Neuere Forschungen stellen die seit langem vertretene Auffassung von Bonobos als von Natur aus friedliche Affen in Frage und offenbaren ein Aggressionsniveau, das mit dem ihrer kämpferischen Cousins, den Schimpansen, vergleichbar ist. Die in mehreren europäischen Zoos durchgeführte Studie zeigt, dass beide Arten zwar aggressives Verhalten zeigen, sich die Ziele dieser Aggression jedoch erheblich unterscheiden.
Bonobo vs. Schimpansen-Aggression: Eine Panne
Jahrzehntelang wurden Bonobos oft als „Hippie“-Alternative zu den „Krieger“-Schimpansen dargestellt. Diese Erzählung entstand aus Beobachtungen von Bonobos, die sexuelles Verhalten nutzten, um Spannungen abzubauen. Diese neue Studie, die in Science Advances veröffentlicht wurde, legt jedoch nahe, dass die Arten nicht so unterschiedlich sind wie bisher angenommen. Forscher analysierten über 3.200 aufgezeichnete Fälle von Aggression zwischen Bonobos und Schimpansen.

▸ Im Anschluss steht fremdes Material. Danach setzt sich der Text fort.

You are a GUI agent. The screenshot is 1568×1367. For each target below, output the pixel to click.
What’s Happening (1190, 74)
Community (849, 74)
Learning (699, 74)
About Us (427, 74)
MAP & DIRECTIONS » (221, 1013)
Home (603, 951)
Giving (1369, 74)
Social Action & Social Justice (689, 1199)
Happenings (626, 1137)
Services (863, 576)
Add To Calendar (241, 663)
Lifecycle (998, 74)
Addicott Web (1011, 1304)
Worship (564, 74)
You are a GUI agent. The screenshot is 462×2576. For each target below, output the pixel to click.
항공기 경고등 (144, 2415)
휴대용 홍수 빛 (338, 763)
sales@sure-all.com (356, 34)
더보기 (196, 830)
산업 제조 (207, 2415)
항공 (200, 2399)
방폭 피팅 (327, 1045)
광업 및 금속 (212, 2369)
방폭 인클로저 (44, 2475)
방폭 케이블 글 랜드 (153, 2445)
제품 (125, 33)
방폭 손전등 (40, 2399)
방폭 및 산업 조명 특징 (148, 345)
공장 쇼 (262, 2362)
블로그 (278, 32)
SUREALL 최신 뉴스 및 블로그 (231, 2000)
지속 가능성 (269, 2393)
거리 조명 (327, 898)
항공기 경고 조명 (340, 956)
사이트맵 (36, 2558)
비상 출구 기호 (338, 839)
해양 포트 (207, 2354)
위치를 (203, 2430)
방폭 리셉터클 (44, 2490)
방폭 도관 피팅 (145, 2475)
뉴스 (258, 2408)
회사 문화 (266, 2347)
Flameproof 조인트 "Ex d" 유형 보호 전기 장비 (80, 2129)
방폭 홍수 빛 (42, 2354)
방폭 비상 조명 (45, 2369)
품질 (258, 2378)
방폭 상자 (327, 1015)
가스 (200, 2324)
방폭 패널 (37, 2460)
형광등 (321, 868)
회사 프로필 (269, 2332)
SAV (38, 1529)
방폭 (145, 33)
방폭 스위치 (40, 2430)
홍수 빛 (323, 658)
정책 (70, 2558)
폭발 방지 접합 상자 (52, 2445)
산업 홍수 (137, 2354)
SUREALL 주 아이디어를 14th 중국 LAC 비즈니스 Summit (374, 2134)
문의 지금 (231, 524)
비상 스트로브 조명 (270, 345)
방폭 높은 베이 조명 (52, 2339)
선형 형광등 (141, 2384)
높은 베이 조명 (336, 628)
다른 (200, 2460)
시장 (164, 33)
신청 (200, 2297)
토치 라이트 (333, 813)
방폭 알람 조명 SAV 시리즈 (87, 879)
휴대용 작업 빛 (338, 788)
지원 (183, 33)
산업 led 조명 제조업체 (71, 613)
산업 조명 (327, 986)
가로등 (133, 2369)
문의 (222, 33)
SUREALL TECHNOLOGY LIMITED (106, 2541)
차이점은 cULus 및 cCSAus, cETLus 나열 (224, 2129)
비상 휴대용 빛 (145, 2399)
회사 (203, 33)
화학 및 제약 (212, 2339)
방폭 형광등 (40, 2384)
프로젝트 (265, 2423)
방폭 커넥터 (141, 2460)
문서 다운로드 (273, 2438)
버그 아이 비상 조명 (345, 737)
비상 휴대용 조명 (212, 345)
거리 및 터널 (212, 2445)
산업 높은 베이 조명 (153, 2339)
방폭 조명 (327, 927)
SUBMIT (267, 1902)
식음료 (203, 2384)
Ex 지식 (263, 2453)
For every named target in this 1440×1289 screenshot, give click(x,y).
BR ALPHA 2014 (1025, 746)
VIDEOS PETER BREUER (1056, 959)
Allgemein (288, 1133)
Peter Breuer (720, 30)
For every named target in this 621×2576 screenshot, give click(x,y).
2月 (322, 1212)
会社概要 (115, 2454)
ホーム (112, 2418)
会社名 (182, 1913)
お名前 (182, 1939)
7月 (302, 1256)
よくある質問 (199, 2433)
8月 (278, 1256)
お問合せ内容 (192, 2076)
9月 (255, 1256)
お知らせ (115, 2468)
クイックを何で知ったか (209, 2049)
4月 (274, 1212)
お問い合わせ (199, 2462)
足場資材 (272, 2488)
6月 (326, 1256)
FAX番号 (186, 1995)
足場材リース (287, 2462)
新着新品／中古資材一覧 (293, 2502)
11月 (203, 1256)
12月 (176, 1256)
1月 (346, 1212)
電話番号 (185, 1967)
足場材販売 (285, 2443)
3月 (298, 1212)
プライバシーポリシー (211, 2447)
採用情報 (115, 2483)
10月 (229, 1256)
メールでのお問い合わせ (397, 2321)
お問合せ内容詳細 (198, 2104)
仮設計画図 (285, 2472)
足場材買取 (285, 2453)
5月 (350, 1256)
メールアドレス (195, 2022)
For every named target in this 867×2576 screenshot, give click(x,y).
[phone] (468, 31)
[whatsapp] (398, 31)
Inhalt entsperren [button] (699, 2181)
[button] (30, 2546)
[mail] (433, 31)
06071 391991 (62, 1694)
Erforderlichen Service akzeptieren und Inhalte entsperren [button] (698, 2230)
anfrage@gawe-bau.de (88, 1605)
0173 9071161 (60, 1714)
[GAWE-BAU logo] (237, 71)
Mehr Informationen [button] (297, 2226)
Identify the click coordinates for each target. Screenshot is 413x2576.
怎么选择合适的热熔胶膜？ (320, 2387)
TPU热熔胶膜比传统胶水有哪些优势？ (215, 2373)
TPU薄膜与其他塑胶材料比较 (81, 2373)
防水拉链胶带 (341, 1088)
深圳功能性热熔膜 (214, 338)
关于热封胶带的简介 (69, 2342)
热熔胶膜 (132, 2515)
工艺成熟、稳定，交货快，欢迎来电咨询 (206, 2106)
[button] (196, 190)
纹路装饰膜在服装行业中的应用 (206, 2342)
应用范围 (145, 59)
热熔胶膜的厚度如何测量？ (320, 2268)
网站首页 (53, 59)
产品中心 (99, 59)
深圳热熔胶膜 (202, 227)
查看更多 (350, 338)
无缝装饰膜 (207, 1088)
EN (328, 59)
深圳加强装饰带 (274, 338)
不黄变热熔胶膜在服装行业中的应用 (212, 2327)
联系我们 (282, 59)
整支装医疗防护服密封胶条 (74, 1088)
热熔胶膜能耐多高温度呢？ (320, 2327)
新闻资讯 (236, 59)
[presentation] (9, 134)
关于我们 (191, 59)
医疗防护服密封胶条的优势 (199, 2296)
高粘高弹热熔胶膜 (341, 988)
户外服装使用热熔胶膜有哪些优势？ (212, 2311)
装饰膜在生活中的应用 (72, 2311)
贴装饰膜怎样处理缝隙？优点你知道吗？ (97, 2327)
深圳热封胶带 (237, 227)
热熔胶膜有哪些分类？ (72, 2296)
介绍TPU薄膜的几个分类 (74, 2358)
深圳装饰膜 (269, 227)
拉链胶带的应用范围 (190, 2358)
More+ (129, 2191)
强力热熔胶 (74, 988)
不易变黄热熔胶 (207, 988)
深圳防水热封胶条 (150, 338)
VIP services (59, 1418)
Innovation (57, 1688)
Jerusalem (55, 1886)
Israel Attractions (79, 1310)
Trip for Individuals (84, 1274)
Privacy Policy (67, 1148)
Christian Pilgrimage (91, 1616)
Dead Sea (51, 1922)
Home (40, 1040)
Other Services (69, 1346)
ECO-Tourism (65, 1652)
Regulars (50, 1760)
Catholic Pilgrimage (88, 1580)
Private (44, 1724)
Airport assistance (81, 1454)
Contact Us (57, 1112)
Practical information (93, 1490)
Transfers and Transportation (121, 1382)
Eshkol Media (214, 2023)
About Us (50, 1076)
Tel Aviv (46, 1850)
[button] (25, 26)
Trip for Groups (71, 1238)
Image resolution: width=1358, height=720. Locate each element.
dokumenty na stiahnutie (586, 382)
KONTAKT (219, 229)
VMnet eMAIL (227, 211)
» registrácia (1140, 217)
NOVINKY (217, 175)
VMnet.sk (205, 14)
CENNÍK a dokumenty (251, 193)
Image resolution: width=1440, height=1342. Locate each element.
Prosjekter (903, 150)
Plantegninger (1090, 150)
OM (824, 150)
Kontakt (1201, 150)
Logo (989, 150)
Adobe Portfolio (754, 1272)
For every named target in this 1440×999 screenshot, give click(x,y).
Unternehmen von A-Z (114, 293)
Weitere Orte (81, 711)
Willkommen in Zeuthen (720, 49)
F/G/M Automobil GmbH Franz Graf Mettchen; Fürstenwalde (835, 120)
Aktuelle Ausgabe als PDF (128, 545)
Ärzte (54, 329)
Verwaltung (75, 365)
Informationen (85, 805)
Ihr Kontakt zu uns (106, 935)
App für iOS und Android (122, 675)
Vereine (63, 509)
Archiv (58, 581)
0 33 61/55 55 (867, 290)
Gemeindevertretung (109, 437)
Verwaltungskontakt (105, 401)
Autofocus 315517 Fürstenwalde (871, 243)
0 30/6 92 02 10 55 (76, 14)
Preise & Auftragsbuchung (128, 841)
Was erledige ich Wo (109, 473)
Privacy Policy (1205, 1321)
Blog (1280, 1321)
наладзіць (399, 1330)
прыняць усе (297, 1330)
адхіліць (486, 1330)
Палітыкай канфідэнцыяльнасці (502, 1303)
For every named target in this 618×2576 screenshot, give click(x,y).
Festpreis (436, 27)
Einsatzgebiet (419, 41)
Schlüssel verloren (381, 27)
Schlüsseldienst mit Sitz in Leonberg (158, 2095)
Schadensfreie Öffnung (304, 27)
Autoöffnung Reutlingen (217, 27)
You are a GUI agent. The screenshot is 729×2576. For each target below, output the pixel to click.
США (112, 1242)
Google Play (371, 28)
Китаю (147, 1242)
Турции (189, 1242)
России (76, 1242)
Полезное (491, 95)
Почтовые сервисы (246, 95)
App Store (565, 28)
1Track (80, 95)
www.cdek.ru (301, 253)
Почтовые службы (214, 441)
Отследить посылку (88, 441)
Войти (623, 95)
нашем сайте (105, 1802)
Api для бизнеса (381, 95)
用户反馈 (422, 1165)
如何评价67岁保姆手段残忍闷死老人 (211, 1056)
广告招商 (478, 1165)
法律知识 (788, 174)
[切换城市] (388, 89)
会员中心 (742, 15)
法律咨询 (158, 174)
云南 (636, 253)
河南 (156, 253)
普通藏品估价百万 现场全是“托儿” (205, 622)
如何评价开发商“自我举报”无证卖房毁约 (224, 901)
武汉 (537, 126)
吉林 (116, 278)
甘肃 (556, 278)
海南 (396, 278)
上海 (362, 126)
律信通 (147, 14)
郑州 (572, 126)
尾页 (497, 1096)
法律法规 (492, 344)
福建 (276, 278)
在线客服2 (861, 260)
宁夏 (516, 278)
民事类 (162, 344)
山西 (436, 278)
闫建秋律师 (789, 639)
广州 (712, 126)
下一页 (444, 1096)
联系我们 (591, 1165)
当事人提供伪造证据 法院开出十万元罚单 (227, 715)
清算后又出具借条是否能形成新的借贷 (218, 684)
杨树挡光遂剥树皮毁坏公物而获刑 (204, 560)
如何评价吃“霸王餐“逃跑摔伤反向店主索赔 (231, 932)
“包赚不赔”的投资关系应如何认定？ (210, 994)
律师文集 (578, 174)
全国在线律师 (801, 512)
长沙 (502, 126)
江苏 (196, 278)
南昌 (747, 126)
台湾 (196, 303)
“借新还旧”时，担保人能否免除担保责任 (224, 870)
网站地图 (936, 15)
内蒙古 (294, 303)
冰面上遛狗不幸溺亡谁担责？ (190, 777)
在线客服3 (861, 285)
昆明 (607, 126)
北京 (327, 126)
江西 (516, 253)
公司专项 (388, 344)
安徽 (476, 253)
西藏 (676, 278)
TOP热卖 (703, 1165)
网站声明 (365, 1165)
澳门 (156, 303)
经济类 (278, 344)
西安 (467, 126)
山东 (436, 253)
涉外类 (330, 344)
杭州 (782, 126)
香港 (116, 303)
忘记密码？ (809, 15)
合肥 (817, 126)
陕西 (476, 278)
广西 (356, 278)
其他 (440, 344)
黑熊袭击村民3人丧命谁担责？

Die Ergebnisse zeigten keinen wesentlichen Unterschied in der Gesamtaggression zwischen den beiden Arten.
Zu den wichtigsten Erkenntnissen gehören:
- Männliche Schimpansen initiieren die meisten Konflikte und richten ihre Aggression sowohl gegen Weibchen als auch gegen andere Männchen.
- Bonobos zeigen bei allen Geschlechtern eine gleichmäßigere Aggressivität, wobei sowohl Männchen als auch Weibchen gleichermaßen an Kämpfen teilnehmen.
- Weibliche Bonobos greifen besonders häufig Männchen an, ein Verhalten, das sich im Verhalten von Schimpansen nicht widerspiegelt.
- Die Aggression von Weibchen zu Weibchen ist bei beiden Arten nach wie vor gering, was darauf hindeutet, dass dies ein konsistenter Trend in der gesamten Pan -Gattung ist.
Die Rolle von Gefangenschaft und Ökologie
Die Studie wurde in Zoos durchgeführt und wirft Fragen hinsichtlich ihrer direkten Anwendbarkeit auf Wildpopulationen auf. Forscher argumentieren jedoch, dass kontrollierte Umgebungen einen einzigartigen Vorteil bieten: Die Beseitigung ökologischer Belastungen ermöglicht klarere Verhaltensvergleiche.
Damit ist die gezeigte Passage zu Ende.